- What you need to do: Starting at the line with "Où suis-je?" and going on through the line with "Tüm Haberler", reproduce each line in the records below exactly and nothing more.

***** Dataset records

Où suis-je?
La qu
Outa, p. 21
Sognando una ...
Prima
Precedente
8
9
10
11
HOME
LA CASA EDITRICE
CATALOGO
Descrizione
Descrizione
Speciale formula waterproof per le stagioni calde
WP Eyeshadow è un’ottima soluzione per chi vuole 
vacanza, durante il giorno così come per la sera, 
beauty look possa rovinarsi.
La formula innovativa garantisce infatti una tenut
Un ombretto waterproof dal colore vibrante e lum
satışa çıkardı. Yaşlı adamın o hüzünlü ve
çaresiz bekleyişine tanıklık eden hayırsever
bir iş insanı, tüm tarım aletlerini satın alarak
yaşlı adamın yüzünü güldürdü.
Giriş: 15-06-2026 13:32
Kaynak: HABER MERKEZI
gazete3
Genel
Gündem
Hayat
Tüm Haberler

**********
***** Dataset records

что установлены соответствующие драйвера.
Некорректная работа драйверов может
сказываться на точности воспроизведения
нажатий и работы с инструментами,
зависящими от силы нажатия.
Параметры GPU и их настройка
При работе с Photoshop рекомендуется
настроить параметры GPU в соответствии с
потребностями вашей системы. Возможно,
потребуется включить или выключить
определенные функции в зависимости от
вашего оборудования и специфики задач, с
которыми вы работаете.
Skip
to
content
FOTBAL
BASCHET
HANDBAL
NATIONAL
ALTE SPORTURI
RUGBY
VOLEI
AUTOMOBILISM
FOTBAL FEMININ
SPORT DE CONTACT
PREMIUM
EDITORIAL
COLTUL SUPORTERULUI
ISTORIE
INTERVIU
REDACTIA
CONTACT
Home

**********

- Result of the exercise:
Où suis-je?
La qu
Outa, p. 21
Sognando una ...
Prima
Precedente
8
9
10
11
HOME
LA CASA EDITRICE
CATALOGO
Descrizione
Descrizione
Speciale formula waterproof per le stagioni calde
WP Eyeshadow è un’ottima soluzione per chi vuole 
vacanza, durante il giorno così come per la sera, 
beauty look possa rovinarsi.
La formula innovativa garantisce infatti una tenut
Un ombretto waterproof dal colore vibrante e lum
satışa çıkardı. Yaşlı adamın o hüzünlü ve
çaresiz bekleyişine tanıklık eden hayırsever
bir iş insanı, tüm tarım aletlerini satın alarak
yaşlı adamın yüzünü güldürdü.
Giriş: 15-06-2026 13:32
Kaynak: HABER MERKEZI
gazete3
Genel
Gündem
Hayat
Tüm Haberler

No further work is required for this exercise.